Dickinson, 2016 ; Gouvernement du Canada, province de la Saskatchewan, n.d.
- Des pratiques de recrutement abusives et déloyales ont été identifiées dans le monde entier, exposant certains travailleurs migrants à des pertes financières significatives, à une servitude pour dettes, à la confiscation des passeports et à des restrictions de mouvement, à la tromperie sur les conditions de travail et les niveaux de rémunération et, dans des cas extrêmes, au travail forcé et à la traite des personnes.
- La lutte contre le recrutement non éthique nécessite des actions conjointes de la part des gouvernements, de la société civile et des acteurs du secteur privé (y compris des recruteurs, qui agissent en tant qu’intermédiaires pour placer les travailleurs dans des emplois) et des employeurs
- Prévenir le recrutement abusif et déloyal ne relève pas de la seule responsabilité des gouvernements, mais incombe également au secteur privé, par le biais de programmes tels que les initiatives de conformité volontaire.

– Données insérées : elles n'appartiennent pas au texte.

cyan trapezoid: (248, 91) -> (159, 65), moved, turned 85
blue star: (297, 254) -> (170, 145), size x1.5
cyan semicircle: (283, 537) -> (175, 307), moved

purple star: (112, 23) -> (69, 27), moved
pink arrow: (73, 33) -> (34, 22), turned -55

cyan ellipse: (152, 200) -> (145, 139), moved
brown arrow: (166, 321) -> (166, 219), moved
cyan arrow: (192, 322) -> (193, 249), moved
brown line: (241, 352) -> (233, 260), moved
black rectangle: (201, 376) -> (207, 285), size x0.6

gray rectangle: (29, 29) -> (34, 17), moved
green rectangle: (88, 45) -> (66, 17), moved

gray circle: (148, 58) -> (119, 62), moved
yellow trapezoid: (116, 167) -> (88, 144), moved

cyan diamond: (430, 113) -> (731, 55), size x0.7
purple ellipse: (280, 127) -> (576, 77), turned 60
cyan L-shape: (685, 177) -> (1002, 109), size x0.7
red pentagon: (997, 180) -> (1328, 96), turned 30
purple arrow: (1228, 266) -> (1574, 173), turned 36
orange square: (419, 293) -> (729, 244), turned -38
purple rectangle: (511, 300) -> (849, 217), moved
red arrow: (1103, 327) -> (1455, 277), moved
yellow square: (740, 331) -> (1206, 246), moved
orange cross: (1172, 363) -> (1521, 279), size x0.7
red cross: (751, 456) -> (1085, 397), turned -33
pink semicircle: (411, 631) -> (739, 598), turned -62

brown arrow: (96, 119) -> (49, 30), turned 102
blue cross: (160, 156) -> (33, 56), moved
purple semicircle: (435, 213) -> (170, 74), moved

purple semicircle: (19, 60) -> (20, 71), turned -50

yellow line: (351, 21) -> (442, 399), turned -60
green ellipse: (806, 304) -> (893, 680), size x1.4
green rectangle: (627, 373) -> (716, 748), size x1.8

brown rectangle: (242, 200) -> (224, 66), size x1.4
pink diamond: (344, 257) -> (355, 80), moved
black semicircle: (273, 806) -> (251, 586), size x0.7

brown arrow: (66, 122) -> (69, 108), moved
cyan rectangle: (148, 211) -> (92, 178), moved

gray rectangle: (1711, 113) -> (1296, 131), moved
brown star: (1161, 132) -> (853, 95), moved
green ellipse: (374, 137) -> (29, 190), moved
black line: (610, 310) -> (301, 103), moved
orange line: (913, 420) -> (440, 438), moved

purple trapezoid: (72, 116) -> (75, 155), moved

- Le secteur privé reconnaît de plus en plus les avantages à long terme d’un recrutement éthique tout au long de la chaîne commerciale, non seulement en termes de conformité avec la législation nationale et les normes internationales, mais également pour réduire les coûts liés à la rotation du personnel, au rapatriement des travailleurs et à la démotivation des salariés.